Crystal ball, by J Waterhouse. Image Wikimedia commons

The Crystal Ball drafted a month or so ago was not much use to people who are now so ‘distanced’. Like so many of our best-laid plans, it’s in the bin.

Several beautiful poems and songs are coming up for the set psalms. Regrettably, singing together is largely out of reach at present. Selections have been modified accordingly.

19 Apr 20. Psalm 16. Like the twenty-third, this is a psalm of trust and protection in divine presence, the source of goodness and guidance. David describes God as his portion and cup, evoking familiar imagery in themes that connect well with daily life even in isolation. Almost as decoration, since we can’t bend lusty voices to it, here’s a little snippet from a classical piece.

Detail of a section of Psalm 16 (15 in Vulgate) by Lassus

The weekly post on this psalm will suggest a couple of good listening tracks, including a nice old hymn called When in the night I meditate, to the tune  MAITLAND by G N Allen. Many will recognise this as Precious Lord, take my hand. If you have Psalms for All Seasons at home, it is found at 16A.

Pascal L’Estocart

26 Apr 20. Psalm 116:1-4, 12-19. We leap forward a hundred psalms from last week’s 16 to find a paean of thanks for deliverance from the power of darkness and the hold of the grave. So the psalmist resolves to walk in the divine presence in the land of the living. (v.9) 

A refrain by Hunnicutt in New Century Hymnal is a good choice. It goes like this:

  • Watch for upcoming posts for more detail
  • And for more comments on music options, including a classical piece by L’Estocart, see an earlier post here>
Complete with a black sheep

3 May 20. Psalm 23. In the previous Crystal Ball post we read the following: “Little need be said on the psalm itself whose popularity has led to a wealth of music setting.” So be it.

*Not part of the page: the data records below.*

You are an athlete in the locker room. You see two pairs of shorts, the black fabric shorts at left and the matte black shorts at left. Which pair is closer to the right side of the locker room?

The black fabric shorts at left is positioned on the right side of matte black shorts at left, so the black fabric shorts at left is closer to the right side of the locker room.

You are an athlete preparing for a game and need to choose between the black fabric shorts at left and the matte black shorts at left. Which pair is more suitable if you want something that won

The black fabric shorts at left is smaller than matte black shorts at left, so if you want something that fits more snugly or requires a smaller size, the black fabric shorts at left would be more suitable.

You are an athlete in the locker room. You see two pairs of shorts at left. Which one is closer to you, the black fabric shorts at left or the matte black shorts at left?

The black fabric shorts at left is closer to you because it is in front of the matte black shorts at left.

The Spanish setting El Señor es mi pastor, (PFAS 23I) has been something of a favourite, but there are indeed so many songs and so little time. You may not have Psalms for All Seasons at home, but PFAS 23H by Marty Haugen and the preceding 23G are also suitable. The latter uses the same refrain but an interesting two-part version. Then, remember a previous reference to that nice song by Paul Kelly.

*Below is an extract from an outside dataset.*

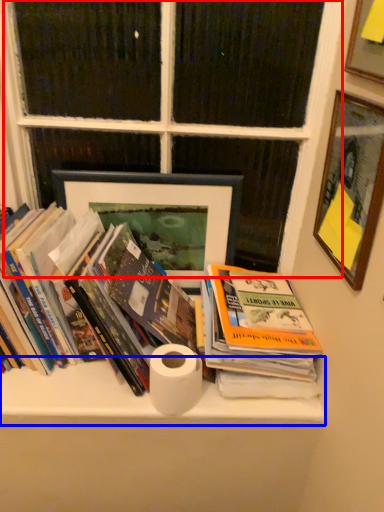 Question: Among these objects, which one is nearest to the camera, window frame (highlighted by a red box) or shelf (highlighted by a blue box)?

Choices:
 (A) window frame
 (B) shelf

Answer: (A)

10 May 20. Psalm 31:1-5, 15-16. We sang this, or would have if together, on Palm Sunday (see entry here>), but a slightly different verse selection. This rich psalm combines feelings of confidence and security together with a sense of danger, sorrow and dismay. How appropriate. Enduring all opposition, David recognises the need for some assistance from the ‘tower of strength’ and the ‘God of truth’. (vv.4, 5) Psalms for All Seasons 31C, a song in two responsive parts, makes a fine refrain. More on music choices here>

17 May 20. Psalm 66:8-20, a cry of joy for divine guidance and deliverance. PFAS66A Cry out to God in joy all the earth was to be the choice. Meanwhile, enjoy VOCES8 as they present a motet by Giovanni Gabrieli, not a page of sheet music in sight. Many choristers will have sung with pleasure this great song, Jubilate Deo omnis terra:

24 May 20. Psalm 68:1-10, 32-35. Years ago we did this little round with the children:A simple alternative with a theme of social justice appears in TiS 38; you would need the music edition for the music to the verses, but you can just make up a simple tone of a few chanting notes.

31 May. Psalm 104:24-34, 35b. PFAS104D would swing along well if rehearsals were still allowable. However, Together in Song has the answer again this week with a very relevant prayer in TiS 65, Send forth your spirit O Lord, and renew the face of the earth.